Classify each of the following expenditures paid in 2018 as a deduction for AGI, a deduction from AGI, or not deductible: Roberto gives cash to his father as a birthday gift. Sandra gives cash to her church. Albert pays Dr. Dafashy for medical services rendered. Mia pays alimony to Bill. Rex, who is self-employed, contributes to his pension plan. Bonita pays expenses associated with her rental property. Lu, who operates a sole proprietorship, takes a client to dinner to discuss new business.
a. Not deductible. b. Deduction from AGI. c. Deduction from AGI (subject to 7.5% floor). d. Deduction for AGI provided the separation agreement was signed prior to 2019. Alimony payments related to separation agreements signed after 2018 are not deductible. e. Deduction for AGI. f. Deduction for AGI. g. Not deductible.
Suzanne, a single taxpayer, operates a printing business as a sole proprietor. The business has two employees who are paid a total of $90,000 during 2018. Assume that the business has no significant assets. During 2018, the business generates $150,000 of income, and Suzanne's taxable income before the QBI deduction is $155,000. What is Suzanne's qualified business income deduction?
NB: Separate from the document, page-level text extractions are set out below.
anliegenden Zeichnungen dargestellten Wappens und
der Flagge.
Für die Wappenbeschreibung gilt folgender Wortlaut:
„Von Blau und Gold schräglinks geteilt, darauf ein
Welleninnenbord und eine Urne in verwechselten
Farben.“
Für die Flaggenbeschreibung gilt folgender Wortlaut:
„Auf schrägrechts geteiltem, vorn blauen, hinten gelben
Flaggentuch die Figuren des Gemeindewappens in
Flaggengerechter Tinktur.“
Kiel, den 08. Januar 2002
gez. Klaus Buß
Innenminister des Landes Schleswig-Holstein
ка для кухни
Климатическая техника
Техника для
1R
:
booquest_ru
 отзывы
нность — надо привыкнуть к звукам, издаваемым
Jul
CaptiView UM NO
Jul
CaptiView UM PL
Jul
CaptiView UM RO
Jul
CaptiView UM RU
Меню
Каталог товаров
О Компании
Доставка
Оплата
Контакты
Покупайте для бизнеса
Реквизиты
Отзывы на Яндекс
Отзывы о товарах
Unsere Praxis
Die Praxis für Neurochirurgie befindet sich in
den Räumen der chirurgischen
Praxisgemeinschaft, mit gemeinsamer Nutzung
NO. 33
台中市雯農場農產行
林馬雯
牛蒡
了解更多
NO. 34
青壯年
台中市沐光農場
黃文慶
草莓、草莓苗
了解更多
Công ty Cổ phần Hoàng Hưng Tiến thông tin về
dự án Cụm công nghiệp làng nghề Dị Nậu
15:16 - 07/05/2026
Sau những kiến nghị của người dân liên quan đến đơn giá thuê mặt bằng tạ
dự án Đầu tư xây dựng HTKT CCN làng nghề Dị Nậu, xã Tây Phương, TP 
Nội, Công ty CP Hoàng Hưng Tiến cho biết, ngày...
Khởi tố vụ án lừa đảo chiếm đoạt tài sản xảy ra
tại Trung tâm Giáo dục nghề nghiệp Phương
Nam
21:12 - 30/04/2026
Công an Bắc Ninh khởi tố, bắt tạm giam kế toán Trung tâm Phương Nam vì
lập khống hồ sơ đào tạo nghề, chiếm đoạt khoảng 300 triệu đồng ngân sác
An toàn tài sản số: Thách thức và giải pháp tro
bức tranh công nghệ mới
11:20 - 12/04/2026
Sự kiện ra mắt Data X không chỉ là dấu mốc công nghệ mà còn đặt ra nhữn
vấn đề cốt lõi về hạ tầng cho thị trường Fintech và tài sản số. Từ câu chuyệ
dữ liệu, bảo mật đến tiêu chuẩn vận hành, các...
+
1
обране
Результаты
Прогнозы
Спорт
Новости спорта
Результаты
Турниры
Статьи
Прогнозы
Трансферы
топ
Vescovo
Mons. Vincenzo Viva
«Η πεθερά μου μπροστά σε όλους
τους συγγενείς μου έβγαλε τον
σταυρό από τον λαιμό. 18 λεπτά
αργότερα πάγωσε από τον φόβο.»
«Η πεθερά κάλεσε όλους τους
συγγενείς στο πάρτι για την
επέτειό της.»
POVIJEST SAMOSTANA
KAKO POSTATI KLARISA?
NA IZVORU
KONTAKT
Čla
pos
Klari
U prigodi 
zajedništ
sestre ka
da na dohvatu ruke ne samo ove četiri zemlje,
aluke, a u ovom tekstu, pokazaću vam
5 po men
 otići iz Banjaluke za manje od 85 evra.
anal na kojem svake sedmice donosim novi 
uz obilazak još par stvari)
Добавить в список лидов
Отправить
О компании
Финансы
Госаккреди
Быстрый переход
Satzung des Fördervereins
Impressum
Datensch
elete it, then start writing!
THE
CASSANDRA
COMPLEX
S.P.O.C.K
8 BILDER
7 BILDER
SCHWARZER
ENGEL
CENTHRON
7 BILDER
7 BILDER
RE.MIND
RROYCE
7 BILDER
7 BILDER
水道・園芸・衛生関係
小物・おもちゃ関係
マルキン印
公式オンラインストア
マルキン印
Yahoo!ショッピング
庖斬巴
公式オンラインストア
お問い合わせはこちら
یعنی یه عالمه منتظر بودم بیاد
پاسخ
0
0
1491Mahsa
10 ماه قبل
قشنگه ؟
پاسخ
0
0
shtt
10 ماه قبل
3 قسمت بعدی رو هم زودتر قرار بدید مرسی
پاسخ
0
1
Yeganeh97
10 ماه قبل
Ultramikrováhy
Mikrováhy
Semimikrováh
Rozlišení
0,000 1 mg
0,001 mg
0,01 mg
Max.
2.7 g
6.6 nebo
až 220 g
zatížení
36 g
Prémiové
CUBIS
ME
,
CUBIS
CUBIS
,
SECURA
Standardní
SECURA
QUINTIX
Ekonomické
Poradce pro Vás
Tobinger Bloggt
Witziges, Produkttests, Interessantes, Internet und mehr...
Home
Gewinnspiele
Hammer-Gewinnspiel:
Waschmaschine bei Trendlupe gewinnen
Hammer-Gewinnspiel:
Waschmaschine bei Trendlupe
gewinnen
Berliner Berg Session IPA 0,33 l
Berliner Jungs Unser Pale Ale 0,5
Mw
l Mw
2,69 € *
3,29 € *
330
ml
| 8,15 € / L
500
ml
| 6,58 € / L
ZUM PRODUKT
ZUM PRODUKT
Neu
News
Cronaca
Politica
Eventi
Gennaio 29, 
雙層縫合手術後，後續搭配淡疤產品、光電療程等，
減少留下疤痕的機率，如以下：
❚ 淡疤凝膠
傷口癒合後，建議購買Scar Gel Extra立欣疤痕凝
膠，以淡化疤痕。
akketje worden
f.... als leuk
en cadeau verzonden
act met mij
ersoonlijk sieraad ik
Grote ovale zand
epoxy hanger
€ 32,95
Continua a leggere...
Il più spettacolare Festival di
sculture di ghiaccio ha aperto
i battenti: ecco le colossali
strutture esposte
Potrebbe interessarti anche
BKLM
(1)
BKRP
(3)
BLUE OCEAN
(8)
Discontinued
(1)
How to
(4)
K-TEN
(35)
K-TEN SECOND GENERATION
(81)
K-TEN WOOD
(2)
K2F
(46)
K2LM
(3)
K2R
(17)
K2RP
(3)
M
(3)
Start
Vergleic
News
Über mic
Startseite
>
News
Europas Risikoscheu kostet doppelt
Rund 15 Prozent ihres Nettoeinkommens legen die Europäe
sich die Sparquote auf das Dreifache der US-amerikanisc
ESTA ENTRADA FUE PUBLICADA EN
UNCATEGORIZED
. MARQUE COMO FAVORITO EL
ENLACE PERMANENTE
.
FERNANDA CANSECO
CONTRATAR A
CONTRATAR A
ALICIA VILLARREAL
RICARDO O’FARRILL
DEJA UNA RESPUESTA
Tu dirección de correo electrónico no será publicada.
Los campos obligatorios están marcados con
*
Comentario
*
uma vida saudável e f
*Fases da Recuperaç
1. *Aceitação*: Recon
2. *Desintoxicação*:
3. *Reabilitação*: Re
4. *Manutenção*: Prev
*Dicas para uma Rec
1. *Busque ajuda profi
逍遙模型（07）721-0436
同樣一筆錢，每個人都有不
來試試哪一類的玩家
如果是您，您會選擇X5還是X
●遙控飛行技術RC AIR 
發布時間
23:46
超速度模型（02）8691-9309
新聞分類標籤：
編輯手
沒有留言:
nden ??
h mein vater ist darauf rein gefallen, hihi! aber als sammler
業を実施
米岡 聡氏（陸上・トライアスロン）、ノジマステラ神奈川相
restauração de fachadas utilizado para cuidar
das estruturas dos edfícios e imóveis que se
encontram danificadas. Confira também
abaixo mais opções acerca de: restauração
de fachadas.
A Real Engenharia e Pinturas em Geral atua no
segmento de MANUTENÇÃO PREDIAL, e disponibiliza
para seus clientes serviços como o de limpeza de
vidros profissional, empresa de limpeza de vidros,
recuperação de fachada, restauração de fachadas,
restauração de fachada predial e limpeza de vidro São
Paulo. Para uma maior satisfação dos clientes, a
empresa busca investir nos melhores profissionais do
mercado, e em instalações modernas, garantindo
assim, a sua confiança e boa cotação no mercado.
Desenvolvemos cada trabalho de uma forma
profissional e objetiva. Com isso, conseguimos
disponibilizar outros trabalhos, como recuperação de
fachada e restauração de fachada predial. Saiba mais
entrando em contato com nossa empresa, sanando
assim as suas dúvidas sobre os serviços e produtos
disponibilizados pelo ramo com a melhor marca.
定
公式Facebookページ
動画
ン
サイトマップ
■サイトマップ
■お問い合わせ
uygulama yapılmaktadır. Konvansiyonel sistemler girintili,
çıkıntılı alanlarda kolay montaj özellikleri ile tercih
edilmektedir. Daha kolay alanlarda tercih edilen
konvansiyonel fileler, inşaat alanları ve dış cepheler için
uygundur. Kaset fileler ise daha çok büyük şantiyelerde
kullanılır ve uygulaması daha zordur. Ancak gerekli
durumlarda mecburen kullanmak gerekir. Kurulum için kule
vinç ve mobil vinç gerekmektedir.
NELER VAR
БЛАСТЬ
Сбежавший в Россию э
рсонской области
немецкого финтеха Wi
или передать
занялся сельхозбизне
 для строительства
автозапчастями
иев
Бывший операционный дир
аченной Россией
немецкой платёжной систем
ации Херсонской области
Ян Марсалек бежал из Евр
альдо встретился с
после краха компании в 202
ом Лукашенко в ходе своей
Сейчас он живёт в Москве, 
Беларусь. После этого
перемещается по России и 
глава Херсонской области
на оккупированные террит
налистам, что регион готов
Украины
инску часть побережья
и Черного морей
What is Suzanne's qualified business income deduction if the facts are the same except the business income is $250,000 and Suzanne's taxable income before the QBI deduction is $270,000?
a. Suzanne's QBI deduction is $30,000 ($150,000 × 20%). The W-2 wages and qualified property limitation does not apply because Suzanne's taxable income before the QBI deduction is less than $157,500. b. Suzanne's taxable income before the QBI deduction exceeds $207,500. As a result, the W-2 wages and qualified property limitation must be included. As a result, Suzanne's QBI deduction is $45,000, the lower of: $50,000 (20% × $250,000), or $45,000 (50% × W-2 wages of $90,000).
Shanna, a calendar year and cash basis taxpayer, rents property from Janice. As part of the rental agreement, Shanna pays $8,400 rent on April 1, 2018, for the 12 months ending March 31, 2019. How much is Shanna's deduction for rent expense in 2018? Assume the same facts, except that the $8,400 is for 24 months' rent ending March 31, 2020. How much is Shanna's deduction for rent expense in 2018?
a. The entire $8,400 is deductible since the benefit from the payment will be completely received by the end of 2019. b. Since the benefit from the payment will not be completely received by the end of 2019 (the end of the tax year following the year of payment), the only payments deductible in 2018 are for the benefits received in 2018 (nine months; $8,400 × 9/24 = $3,150).
Falcon, Inc., paid salaries of $500,000 to its employees during its first year of operations. At the end of the year, Falcon had unpaid salaries of $45,000. Calculate the salary deduction if Falcon is a cash basis taxpayer. Calculate the salary deduction if Falcon is an accrual basis taxpayer.
a. Under the cash method, Falcon can deduct only the salaries paid of $500,000. The $45,000 of unpaid salaries can be deducted when paid next year. b. Under the accrual method, the $500,000 is deductible because both the all events test and the economic performance test are satisfied. These tests also are satisfied for the $45,000 of unpaid and accrued salaries. Consequently, Falcon can deduct the $45,000 for a total deduction of $545,000 ($500,000 + $45,000).